++++ SOURCE RECORDS ++++

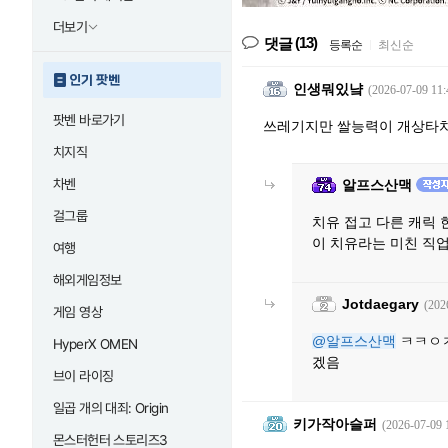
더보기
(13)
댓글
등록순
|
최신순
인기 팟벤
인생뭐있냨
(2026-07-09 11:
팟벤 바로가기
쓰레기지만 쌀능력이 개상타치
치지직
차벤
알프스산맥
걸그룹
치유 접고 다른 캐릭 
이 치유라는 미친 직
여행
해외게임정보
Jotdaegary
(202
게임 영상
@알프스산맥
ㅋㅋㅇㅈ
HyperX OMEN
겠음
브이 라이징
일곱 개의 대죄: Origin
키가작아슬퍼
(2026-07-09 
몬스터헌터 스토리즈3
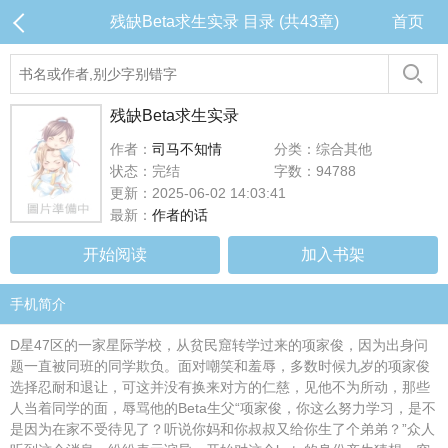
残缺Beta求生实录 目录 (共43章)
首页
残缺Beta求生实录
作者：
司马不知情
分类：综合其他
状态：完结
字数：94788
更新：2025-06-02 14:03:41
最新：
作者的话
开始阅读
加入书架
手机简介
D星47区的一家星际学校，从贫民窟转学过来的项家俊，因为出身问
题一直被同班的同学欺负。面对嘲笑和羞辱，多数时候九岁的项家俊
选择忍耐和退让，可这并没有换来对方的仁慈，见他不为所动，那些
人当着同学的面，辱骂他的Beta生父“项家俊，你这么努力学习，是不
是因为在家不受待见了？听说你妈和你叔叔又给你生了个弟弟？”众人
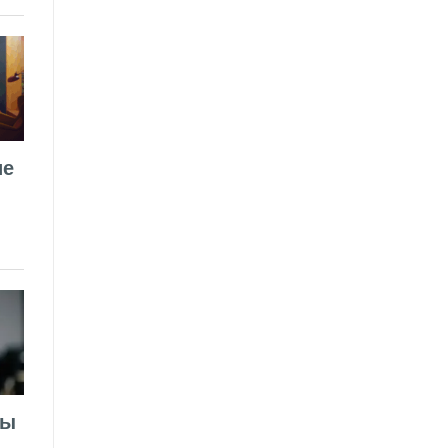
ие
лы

++++
++++ SOURCE RECORDS ++++

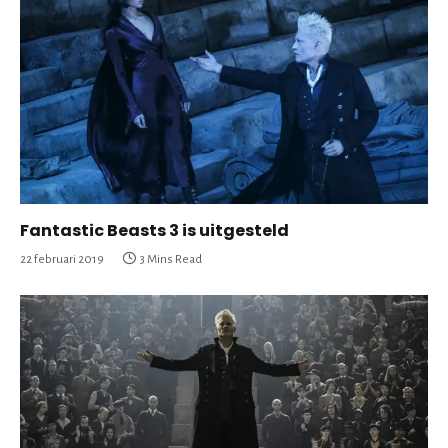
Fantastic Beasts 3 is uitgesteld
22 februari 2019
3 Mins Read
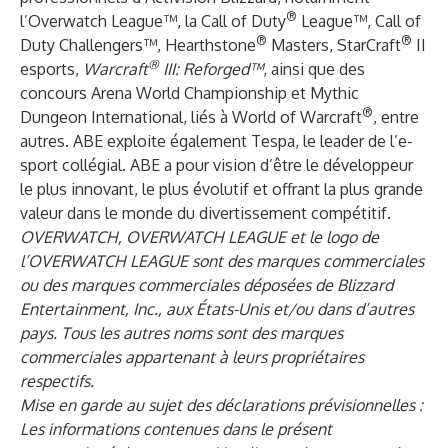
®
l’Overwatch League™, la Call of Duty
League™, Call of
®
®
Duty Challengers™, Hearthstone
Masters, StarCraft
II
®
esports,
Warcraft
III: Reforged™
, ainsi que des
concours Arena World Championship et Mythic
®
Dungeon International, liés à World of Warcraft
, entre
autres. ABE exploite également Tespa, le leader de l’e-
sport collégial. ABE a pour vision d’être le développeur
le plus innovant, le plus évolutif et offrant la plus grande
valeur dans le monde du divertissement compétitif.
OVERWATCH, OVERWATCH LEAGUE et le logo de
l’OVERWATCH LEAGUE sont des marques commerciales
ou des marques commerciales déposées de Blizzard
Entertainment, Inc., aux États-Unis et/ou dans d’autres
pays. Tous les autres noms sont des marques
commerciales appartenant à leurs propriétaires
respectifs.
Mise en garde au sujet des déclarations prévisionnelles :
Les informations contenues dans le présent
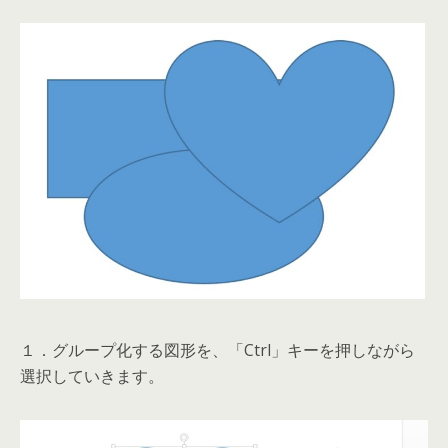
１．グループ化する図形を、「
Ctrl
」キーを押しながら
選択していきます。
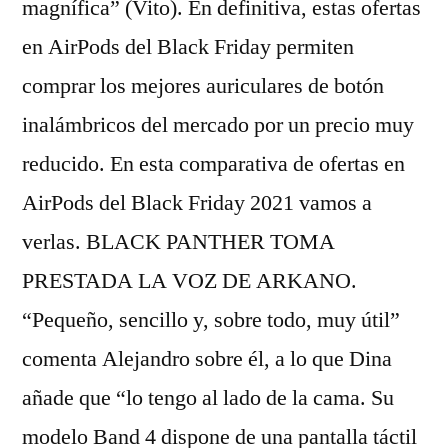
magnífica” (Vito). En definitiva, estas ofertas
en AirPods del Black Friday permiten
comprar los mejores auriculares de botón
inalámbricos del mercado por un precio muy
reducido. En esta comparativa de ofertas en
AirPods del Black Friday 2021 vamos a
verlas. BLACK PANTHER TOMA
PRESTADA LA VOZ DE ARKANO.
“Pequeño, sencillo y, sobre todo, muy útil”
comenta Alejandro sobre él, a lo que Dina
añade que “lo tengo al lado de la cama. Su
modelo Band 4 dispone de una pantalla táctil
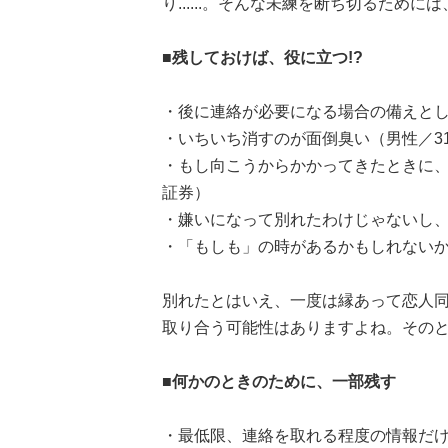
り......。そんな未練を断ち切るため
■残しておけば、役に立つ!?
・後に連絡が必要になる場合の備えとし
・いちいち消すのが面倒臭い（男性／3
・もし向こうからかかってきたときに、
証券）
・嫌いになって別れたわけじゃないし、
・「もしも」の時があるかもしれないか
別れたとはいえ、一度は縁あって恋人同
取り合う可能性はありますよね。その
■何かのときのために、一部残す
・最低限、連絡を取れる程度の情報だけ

++++

*THE PROBLEM*
Find each line in the data above with the word "sobre", then copy it.

*FINISHED EXERCISE*
“Pequeño, sencillo y, sobre todo, muy útil”
comenta Alejandro sobre él, a lo que Dina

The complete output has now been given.